Work to be completed ▸ Retype, word for word, every line of the records below starting at the one that contains "Nur wenige verfügbar" and ending at the one that contains "Nombre, fecha de"; include both of those lines and nothing more.

··········

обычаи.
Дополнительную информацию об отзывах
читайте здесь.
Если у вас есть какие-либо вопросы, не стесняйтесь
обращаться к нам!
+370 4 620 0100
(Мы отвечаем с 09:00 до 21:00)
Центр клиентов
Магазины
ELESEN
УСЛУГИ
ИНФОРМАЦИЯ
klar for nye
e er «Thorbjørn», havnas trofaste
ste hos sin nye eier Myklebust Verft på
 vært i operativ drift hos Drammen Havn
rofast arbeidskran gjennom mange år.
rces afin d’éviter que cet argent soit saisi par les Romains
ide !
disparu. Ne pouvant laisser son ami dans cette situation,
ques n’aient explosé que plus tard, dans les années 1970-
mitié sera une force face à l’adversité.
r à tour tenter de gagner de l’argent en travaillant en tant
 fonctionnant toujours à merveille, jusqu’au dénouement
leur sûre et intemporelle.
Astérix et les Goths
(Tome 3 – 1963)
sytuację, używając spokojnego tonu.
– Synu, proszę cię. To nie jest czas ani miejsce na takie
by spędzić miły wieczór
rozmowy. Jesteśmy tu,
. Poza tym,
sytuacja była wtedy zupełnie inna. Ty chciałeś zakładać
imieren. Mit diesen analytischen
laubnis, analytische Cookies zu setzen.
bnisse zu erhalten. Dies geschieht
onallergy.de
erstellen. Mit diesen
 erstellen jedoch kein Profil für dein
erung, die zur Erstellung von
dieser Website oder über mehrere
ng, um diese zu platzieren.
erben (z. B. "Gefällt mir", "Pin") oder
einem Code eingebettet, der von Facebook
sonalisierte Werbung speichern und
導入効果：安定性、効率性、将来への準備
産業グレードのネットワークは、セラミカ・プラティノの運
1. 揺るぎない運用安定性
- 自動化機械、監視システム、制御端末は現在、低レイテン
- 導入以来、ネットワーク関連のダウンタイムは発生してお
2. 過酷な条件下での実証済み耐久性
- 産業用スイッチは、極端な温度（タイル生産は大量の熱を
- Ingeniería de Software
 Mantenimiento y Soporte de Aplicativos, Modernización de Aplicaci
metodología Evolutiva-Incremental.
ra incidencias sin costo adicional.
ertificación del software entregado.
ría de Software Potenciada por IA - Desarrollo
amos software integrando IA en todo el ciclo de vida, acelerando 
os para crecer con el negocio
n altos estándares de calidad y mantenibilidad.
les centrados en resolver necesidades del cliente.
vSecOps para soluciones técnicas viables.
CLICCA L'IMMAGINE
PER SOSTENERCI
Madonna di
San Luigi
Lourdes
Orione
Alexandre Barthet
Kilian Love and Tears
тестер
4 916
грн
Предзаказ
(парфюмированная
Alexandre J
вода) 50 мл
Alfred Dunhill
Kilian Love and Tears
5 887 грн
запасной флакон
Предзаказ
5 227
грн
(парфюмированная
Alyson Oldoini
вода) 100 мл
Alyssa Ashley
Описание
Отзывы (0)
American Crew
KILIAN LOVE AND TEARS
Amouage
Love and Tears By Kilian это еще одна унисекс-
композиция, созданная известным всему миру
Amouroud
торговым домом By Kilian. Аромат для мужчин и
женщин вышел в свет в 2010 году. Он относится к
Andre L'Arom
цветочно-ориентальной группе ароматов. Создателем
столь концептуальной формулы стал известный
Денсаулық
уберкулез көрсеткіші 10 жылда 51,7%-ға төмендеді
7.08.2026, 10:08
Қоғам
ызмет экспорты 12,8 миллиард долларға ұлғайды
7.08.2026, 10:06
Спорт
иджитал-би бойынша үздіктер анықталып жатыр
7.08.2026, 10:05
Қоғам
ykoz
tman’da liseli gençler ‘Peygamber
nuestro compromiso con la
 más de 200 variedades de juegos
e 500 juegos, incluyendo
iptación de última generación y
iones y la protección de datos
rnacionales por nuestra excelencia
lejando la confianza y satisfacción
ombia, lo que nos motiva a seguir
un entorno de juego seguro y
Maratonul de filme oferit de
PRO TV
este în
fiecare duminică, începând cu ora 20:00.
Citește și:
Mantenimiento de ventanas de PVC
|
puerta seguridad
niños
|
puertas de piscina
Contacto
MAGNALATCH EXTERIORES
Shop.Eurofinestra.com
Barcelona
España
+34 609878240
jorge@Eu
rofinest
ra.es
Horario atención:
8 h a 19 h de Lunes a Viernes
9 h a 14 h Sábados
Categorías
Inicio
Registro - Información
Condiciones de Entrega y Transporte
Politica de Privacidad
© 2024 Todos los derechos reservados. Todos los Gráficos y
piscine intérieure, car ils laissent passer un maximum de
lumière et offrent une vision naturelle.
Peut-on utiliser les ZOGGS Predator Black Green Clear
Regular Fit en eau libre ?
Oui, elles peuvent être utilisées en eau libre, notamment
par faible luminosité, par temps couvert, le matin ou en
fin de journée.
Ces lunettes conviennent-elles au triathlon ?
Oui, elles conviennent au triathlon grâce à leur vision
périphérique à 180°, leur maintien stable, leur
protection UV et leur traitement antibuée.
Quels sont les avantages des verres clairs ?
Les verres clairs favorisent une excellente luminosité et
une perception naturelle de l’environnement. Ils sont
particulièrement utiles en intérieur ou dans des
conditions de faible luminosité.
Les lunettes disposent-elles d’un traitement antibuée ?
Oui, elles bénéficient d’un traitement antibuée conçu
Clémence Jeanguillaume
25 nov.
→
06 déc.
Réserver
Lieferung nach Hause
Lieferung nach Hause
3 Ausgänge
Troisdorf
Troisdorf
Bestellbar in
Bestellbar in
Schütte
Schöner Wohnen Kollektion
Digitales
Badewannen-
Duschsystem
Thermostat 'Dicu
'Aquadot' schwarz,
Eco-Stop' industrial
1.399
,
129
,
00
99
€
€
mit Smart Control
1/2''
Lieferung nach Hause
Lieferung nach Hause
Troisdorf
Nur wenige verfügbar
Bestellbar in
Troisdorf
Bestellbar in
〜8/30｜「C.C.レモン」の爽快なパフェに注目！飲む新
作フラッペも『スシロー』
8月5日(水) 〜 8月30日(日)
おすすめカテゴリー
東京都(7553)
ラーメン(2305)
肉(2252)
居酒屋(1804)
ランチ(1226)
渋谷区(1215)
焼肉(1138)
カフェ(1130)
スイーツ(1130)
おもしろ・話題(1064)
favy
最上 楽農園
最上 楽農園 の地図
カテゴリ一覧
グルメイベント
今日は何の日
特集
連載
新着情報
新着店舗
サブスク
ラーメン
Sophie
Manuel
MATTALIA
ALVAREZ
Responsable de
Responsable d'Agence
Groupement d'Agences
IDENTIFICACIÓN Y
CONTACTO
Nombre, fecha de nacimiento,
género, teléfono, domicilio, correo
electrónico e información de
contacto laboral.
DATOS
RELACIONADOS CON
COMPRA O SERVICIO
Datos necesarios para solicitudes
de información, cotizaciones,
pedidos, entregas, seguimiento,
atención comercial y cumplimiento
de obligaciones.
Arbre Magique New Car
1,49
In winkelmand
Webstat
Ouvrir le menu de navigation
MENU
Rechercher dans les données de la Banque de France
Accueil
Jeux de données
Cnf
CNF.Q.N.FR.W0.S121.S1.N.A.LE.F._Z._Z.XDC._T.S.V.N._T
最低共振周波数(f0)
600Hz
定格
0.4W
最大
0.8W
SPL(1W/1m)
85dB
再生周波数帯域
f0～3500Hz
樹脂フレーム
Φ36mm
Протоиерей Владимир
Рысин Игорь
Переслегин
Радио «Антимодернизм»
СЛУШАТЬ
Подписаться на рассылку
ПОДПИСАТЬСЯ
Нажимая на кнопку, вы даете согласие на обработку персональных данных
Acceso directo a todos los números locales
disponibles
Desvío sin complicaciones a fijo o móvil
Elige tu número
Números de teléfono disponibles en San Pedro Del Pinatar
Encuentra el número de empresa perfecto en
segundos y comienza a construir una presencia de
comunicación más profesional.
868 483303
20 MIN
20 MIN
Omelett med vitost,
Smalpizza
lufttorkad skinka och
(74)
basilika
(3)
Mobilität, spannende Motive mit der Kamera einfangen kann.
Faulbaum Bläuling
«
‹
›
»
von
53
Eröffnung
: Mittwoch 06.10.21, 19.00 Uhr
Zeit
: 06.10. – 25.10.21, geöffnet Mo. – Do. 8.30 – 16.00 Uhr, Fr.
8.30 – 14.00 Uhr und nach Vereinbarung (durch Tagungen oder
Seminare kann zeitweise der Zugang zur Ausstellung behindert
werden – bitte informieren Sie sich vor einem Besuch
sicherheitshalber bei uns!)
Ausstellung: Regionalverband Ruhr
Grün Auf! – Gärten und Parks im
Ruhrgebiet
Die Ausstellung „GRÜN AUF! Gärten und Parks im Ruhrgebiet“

··········

Exercise response ▸
Nur wenige verfügbar
Bestellbar in
Troisdorf
Bestellbar in
〜8/30｜「C.C.レモン」の爽快なパフェに注目！飲む新
作フラッペも『スシロー』
8月5日(水) 〜 8月30日(日)
おすすめカテゴリー
東京都(7553)
ラーメン(2305)
肉(2252)
居酒屋(1804)
ランチ(1226)
渋谷区(1215)
焼肉(1138)
カフェ(1130)
スイーツ(1130)
おもしろ・話題(1064)
favy
最上 楽農園
最上 楽農園 の地図
カテゴリ一覧
グルメイベント
今日は何の日
特集
連載
新着情報
新着店舗
サブスク
ラーメン
Sophie
Manuel
MATTALIA
ALVAREZ
Responsable de
Responsable d'Agence
Groupement d'Agences
IDENTIFICACIÓN Y
CONTACTO
Nombre, fecha de nacimiento,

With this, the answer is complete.